■ TASK INPUT ■
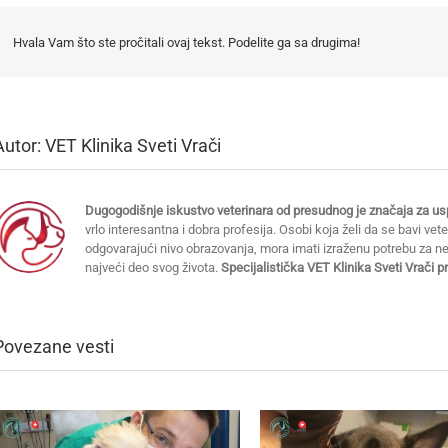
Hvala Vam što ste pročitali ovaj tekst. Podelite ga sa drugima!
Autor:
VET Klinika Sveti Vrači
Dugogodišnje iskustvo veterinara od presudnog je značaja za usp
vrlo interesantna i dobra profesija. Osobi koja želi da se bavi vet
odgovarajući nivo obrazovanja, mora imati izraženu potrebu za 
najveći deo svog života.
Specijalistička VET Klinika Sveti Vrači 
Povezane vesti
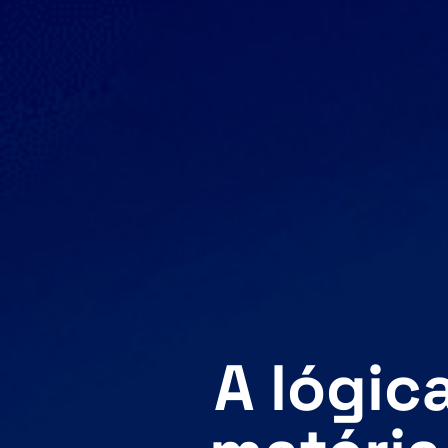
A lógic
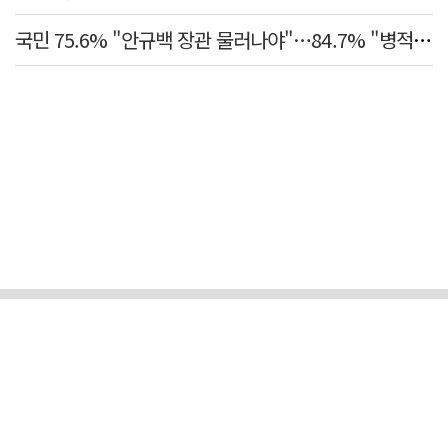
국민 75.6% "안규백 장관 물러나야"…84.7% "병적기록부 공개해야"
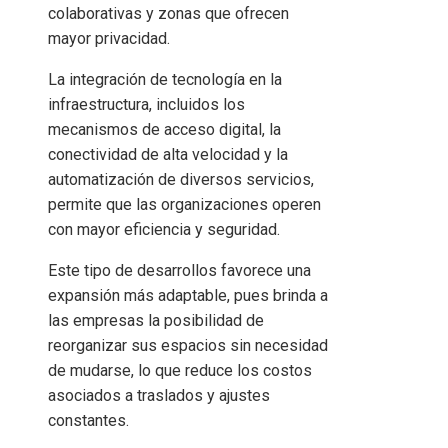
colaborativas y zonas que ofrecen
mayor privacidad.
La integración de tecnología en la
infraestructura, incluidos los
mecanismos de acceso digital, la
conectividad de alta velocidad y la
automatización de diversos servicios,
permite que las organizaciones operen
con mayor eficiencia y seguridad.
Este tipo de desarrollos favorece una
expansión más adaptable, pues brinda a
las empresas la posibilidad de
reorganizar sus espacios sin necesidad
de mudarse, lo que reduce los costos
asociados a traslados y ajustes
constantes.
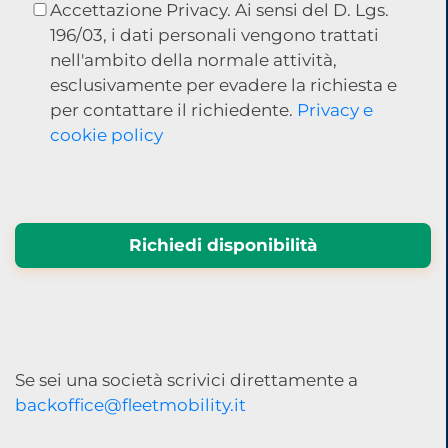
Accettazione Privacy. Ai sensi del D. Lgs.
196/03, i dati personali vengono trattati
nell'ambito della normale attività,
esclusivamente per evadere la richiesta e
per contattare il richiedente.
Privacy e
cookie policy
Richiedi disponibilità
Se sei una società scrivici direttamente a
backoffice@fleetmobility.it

■ EXERCISE DESCRIPTION ■
Copy the listing over exactly, skipping the pictures it holds.

■ COMPLETED EXERCISE ■
Hvala Vam što ste pročitali ovaj tekst. Podelite ga sa drugima!
Autor:
VET Klinika Sveti Vrači
Dugogodišnje iskustvo veterinara od presudnog je značaja za usp
vrlo interesantna i dobra profesija. Osobi koja želi da se bavi vet
odgovarajući nivo obrazovanja, mora imati izraženu potrebu za 
najveći deo svog života.
Specijalistička VET Klinika Sveti Vrači 
Povezane vesti
A lógic
국민 75.6% "안규백 장관 물러나야"…84.7% "병적기록부 공개해야"
colaborativas y zonas que ofrecen
mayor privacidad.
La integración de tecnología en la
infraestructura, incluidos los
mecanismos de acceso digital, la
conectividad de alta velocidad y la
automatización de diversos servicios,
permite que las organizaciones operen
con mayor eficiencia y seguridad.
Este tipo de desarrollos favorece una
expansión más adaptable, pues brinda a
las empresas la posibilidad de
reorganizar sus espacios sin necesidad
de mudarse, lo que reduce los costos
asociados a traslados y ajustes
constantes.
Accettazione Privacy. Ai sensi del D. Lgs.
196/03, i dati personali vengono trattati
nell'ambito della normale attività,
esclusivamente per evadere la richiesta e
per contattare il richiedente.
Privacy e
cookie policy
Richiedi disponibilità
Se sei una società scrivici direttamente a
backoffice@fleetmobility.it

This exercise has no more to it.